DNA serves as the information storehouse for a finely
choreographed manufacturing process in which the right amino acids are linked
together with the right bonds in the right sequence to produce the right kind
of proteins that fold in the right way to build biological systems. The
documentary Unlocking the Mystery of Life,
which has aired on numerous PBS television stations, describes the elaborate
operation this way:
In a process known as transcription, a molecular machine first unwinds
a section of the DNA helix to expose the genetic instructions needed to
assemble a specific protein molecule. Another machine then copies these
instructions to form a molecule known as messenger RNA. When transcription is
complete, the slender RNA strand carries the genetic information . . . out of
the cell nucleus. The messenger RNA strand is directed to a two-part molecular
factory called a ribosome. . . . Inside the ribosome, a molecular assembly line
builds a specifically sequenced chain of amino acids. These amino acids are
transported from other parts of the cell and then linked into chains often
hundreds of units long. Their sequential determines the type of protein
manufactured. When the chain is finished, it is moved from the ribosome to a
barrel-shaped machine that helps fold it into the precise shape critical to its
function. After the chain is folded into a protein, it is then released and
shepherded by another molecular machine to the exact location where it is
needed.
Where does the
Information inside DNA come from?
This issue has caused all naturalistic accounts of the
origin of life to break down, because it’s the critical and foundational
question. If you can’t explain where the information comes from, you haven’t
explained life, because it’s the information that makes the molecules into something
that actually functions. The origin of information in DNA—which is necessary
for life to begin—is best explained by an intelligent cause rather than any of
the types of naturalistic causes that scientists typically use to explain
biological phenomena.
We know from our experience that we can convey information
with a twenty-six-letter alphabet, or twenty-two, or thirty—or even just two
characters, like the zeros and ones used in the binary code in computers. One
of the most extraordinary discoveries of the twentieth century was that DNA
actually stores information—the detailed instructions for assembling
proteins—in the form of a four-character digital code. The characters happen to
be chemicals called adenine, guanine, cytosine, and thymine. Scientists
represent them with the letters A, G, C, and T, and that’s appropriate because
they function as alphabetic characters in the genetic text. Properly arranging
those four ‘bases,’ as they’re called, will instruct the cell to build
different sequences of amino acids, which are the building blocks of proteins.

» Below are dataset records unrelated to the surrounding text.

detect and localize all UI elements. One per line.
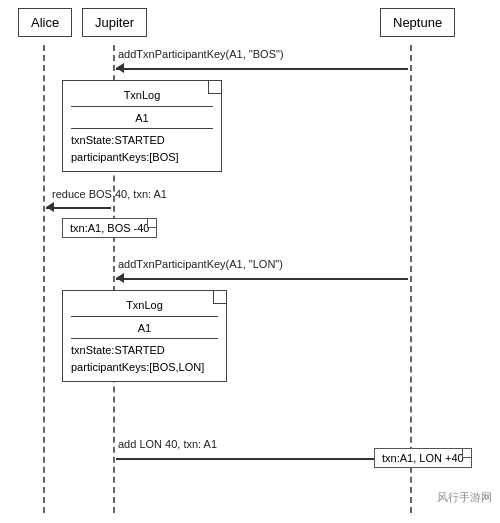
lifeline-alice (43, 45, 45, 513)
message-1-arrowhead (116, 63, 124, 73)
message-1-label: addTxnParticipantKey(A1, "BOS") (118, 48, 284, 60)
txn-log-2-line1: txnState:STARTED (71, 342, 218, 359)
txn-log-1-line1: txnState:STARTED (71, 132, 213, 149)
txn-log-2: TxnLog A1 txnState:STARTED participantKe… (62, 290, 227, 382)
msg-note-2: txn:A1, LON +40 (374, 448, 472, 468)
message-3-label: addTxnParticipantKey(A1, "LON") (118, 258, 283, 270)
actor-alice: Alice (18, 8, 72, 37)
txn-log-2-title: TxnLog (71, 297, 218, 317)
txn-log-1: TxnLog A1 txnState:STARTED participantKe… (62, 80, 222, 172)
watermark: 风行手游网 (437, 490, 492, 505)
message-2-line (46, 207, 111, 209)
lifeline-neptune (410, 45, 412, 513)
txn-log-1-title: TxnLog (71, 87, 213, 107)
txn-log-2-subtitle: A1 (71, 320, 218, 340)
message-3-line (116, 278, 408, 280)
message-2-label: reduce BOS 40, txn: A1 (52, 188, 167, 200)
sequence-diagram: Alice Jupiter Neptune addTxnParticipantK… (0, 0, 500, 523)
message-1-line (116, 68, 408, 70)
actor-neptune: Neptune (380, 8, 455, 37)
txn-log-2-line2: participantKeys:[BOS,LON] (71, 359, 218, 376)
actor-jupiter: Jupiter (82, 8, 147, 37)
message-4-label: add LON 40, txn: A1 (118, 438, 217, 450)
txn-log-1-subtitle: A1 (71, 110, 213, 130)
message-3-arrowhead (116, 273, 124, 283)
msg-note-1: txn:A1, BOS -40 (62, 218, 157, 238)
message-4-line (116, 458, 408, 460)
txn-log-1-line2: participantKeys:[BOS] (71, 149, 213, 166)
message-2-arrowhead (46, 202, 54, 212)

Different arrangements of characters yields different sequences of amino acids.
DNA as a library
The organism accesses the information that it needs from DNA
so it can build some of its critical components. In DNA, there are long lines
of A, C, G, and T’s that are precisely arranged in order to create protein
structure and folding. To build one protein, you typically need 1,200 to 2,000
letters or bases—which is a lot of information.
There’s a certain level of folding that a protein has to
have, called tertiary structure, that is necessary for it to perform a
function. You don’t get tertiary structure in a protein unless you have at
least seventy-five amino acids or so. That may be conservative. Now consider
what you’d need for a protein molecule to form by chance. First, you need the
right bonds between the amino acids. Second, amino acids come in right-handed
and left-handed versions, and you’ve got to get only left-handed ones. Third,
the amino acids must link up in a specified sequence, like letters in a sentence.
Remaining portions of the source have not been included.